> **EXERCISE REQUIREMENTS**:
Leave out the images and transcribe the entries below word for word.

Stored data entries:

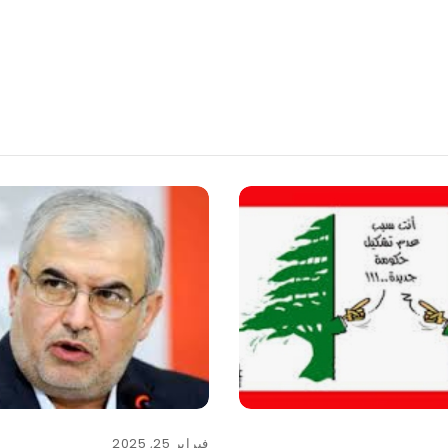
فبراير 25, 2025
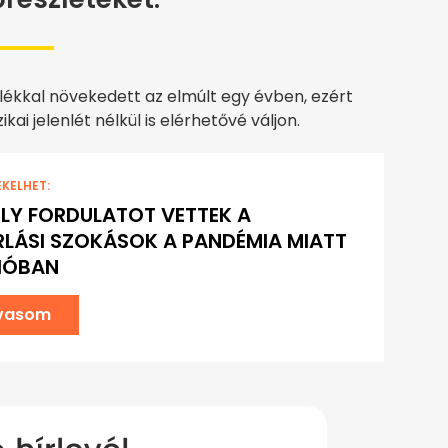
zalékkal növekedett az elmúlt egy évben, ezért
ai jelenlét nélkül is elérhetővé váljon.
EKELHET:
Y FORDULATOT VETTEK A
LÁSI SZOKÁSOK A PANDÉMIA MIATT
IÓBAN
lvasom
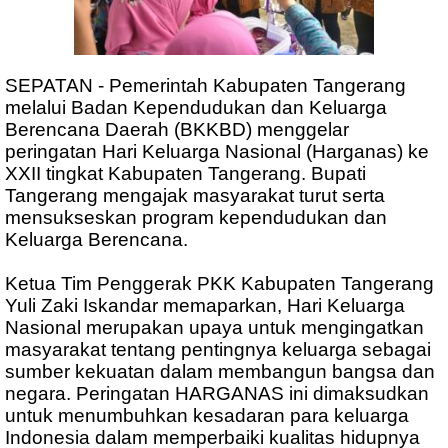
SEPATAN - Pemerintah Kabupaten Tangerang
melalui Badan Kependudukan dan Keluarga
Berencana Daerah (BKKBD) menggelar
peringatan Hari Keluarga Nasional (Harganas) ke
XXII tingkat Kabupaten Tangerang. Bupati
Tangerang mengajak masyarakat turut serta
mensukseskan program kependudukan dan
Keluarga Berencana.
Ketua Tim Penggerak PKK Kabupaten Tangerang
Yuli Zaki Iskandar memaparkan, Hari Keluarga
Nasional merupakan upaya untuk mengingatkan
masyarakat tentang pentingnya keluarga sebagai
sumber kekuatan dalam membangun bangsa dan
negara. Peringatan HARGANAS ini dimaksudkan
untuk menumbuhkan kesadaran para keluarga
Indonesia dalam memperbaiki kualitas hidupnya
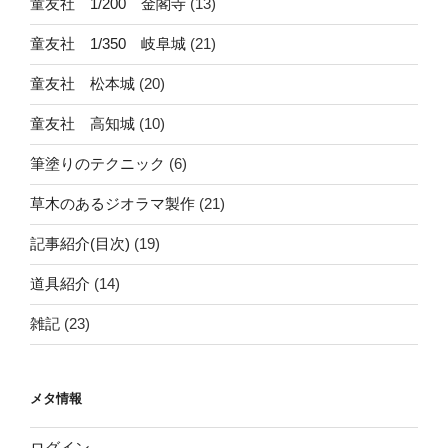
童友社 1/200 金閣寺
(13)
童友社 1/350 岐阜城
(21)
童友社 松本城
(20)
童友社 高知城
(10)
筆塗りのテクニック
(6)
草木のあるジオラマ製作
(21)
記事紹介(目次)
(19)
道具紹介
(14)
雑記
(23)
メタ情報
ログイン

> **ANSWER SECTION**:
فبراير 25, 2025
zalékkal növekedett az elmúlt egy évben, ezért
ai jelenlét nélkül is elérhetővé váljon.
EKELHET:
Y FORDULATOT VETTEK A
LÁSI SZOKÁSOK A PANDÉMIA MIATT
IÓBAN
lvasom
SEPATAN - Pemerintah Kabupaten Tangerang
melalui Badan Kependudukan dan Keluarga
Berencana Daerah (BKKBD) menggelar
peringatan Hari Keluarga Nasional (Harganas) ke
XXII tingkat Kabupaten Tangerang. Bupati
Tangerang mengajak masyarakat turut serta
mensukseskan program kependudukan dan
Keluarga Berencana.
Ketua Tim Penggerak PKK Kabupaten Tangerang
Yuli Zaki Iskandar memaparkan, Hari Keluarga
Nasional merupakan upaya untuk mengingatkan
masyarakat tentang pentingnya keluarga sebagai
sumber kekuatan dalam membangun bangsa dan
negara. Peringatan HARGANAS ini dimaksudkan
untuk menumbuhkan kesadaran para keluarga
Indonesia dalam memperbaiki kualitas hidupnya
童友社 1/200 金閣寺
(13)
童友社 1/350 岐阜城
(21)
童友社 松本城
(20)
童友社 高知城
(10)
筆塗りのテクニック
(6)
草木のあるジオラマ製作
(21)
記事紹介(目次)
(19)
道具紹介
(14)
雑記
(23)
メタ情報
ログイン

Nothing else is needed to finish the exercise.